Destampando o caldeirão pra colocar ingrediente da melhor qualidade, um pouco de Leminsk. É uma tentativa de fazer o caldo ficar grosso sem embolotar e [quem poderá saber?] torná-lo mais fácil de engolir. Menos indigesto que os dias que estão por vir. O meu calo anda me avisando que vamos ter tempo feio, com ventos fortes, chuvas torrenciais, céu cinza e nuvens negras. Espero sair ilesa e seca, nado muito mal e tenho alergia a lama, já estou a acabar com meu estoque de anti-histamínico. E o caldeirão continua no fogo, brando como Leminski nestes dois mimos, presentes que deixo pra anestesiar a realidade.
Paulo Leminsk
1944 (*) - 1989 (†)
já me matei faz muito tempo
me matei quando o tempo era escasso
e o que havia entre o tempo e o espaço
era o de sempre
nunca mesmo o sempre passo
morrer faz bem à vista e ao baço
melhora o ritmo do pulso
e clareia a alma
morrer de vez em quando
é a única coisa que me acalma
****************************
o novo
não me choca mais
nada de novo
sob o sol
apenas o mesmo
ovo de sempre
choca o mesmo novo
![]()
Destampando o caldeirão pra dar uma leve mexidinha com a colher de pau da poesia, que a vida não é só Brasília, senadores, governo, sujeira, impostos, fome, sistema de saúde falido, educação idem...
MINHA DESGRAÇA Álvares de Azevedo (1831 - 1852)

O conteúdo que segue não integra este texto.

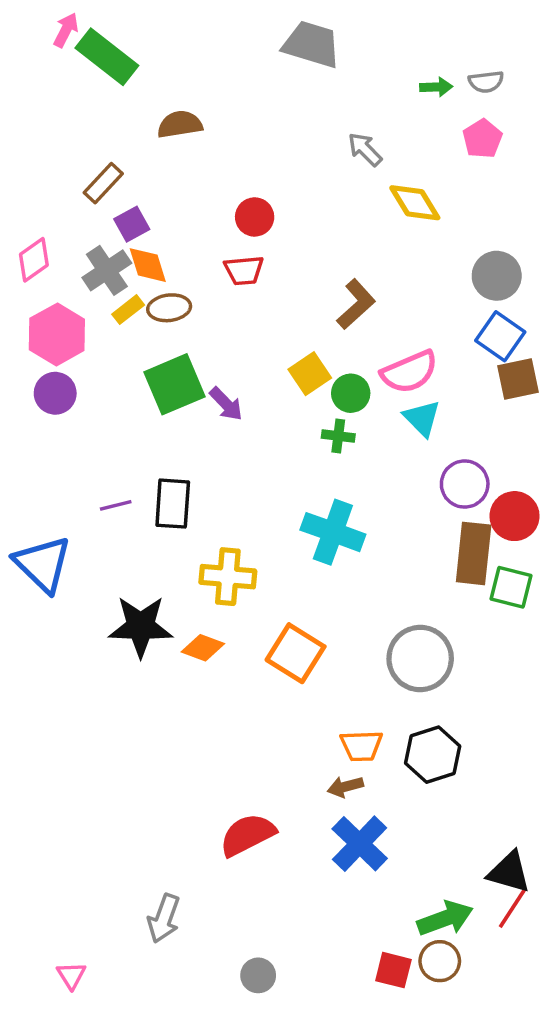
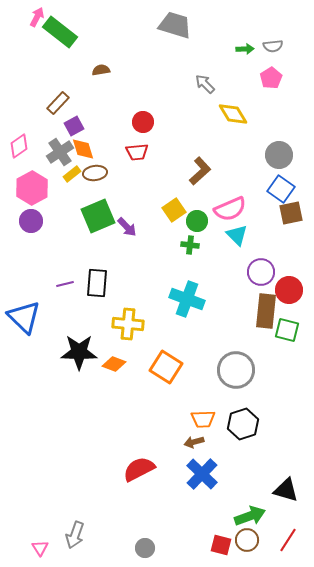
brown semicircle: (180, 124) -> (101, 70), size x0.7
red line: (513, 908) -> (288, 540), moved
gray arrow: (164, 918) -> (75, 535), moved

Minha desgraça, não, não é ser poeta,
Nem na terra de amor não ter um eco,
E meu anjo de Deus, o meu planeta
Tratar-me como trata-se um boneco....
Não é andar de cotovelos rotos,
Ter duro como pedra o travesseiro....
Eu sei.... O mundo é um lodaçal perdido
Cujo sol (quem mo dera!) é o dinheiro....

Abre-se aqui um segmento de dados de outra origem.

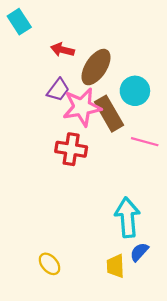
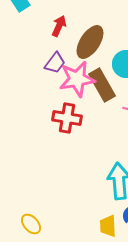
red arrow: (62, 50) -> (59, 26), turned 100
yellow ellipse: (50, 264) -> (31, 224), moved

Minha desgraça, ó cândida donzela,
O que faz que o meu peito assim blasfema,
E' ter para escrever todo um poema,
E não ter um vintém para uma vela.

Destampando o caldeirão:
O senador Aloizio Mercadante (PT-SP) desistiu de renunciar à liderança do partido no Senado após uma reunião na noite de quinta-feira, 20, com o presidente Luiz Inácio Lula da Silva. Em discurso na tribuna na manhã desta sexta, o petista disse que o PT e o governo erraram em apoiar o arquivamento das denúncias contra o presidente do Senado, José Sarney, mas que não pode dizer não a um pedido de Lula. ( http://www.estadao.com.br/home/ )
O deputado federal Fernando Gabeira (PV-RJ) também usou nesta sexta o serviço de microblog Twitter. Mas para ironizar o pronunciamento de Mercadante: “Pobre Mercadante: até para sair da liderança tem que pedir autorização ao Lula...”, alfinetou Gabeira. (http://g1.globo.com/Noticias/Politica/)
Se eu tivesse apostado grana alta agora estaria viajando pra Paris, cheia de dim-dim no bolso da jaqueta, ou dentro das roupas íntimas.
Óh, my God, ajude este paízinho terceiro mundista a saltar fora de tanta lama, a ascender na escala ética e moral. Nos dê, pra próxima, candidatos que prestem, só um pouquinho já quebra o galho. Faça com que as consciências destes cidadãos (de quinta) gritem alto e não os deixe ter descanso e sono enquanto não usarem a responsabilidade que possuem de maneira séria. E que os com comprometimento com o ilícito se retirem com o rabo entre as pernas, cabeça baixa, por conta própria. Porque isso a gente já sabe, eles se protegem, se blindam. Ninguém tira parceiro de boa vida, de mamata.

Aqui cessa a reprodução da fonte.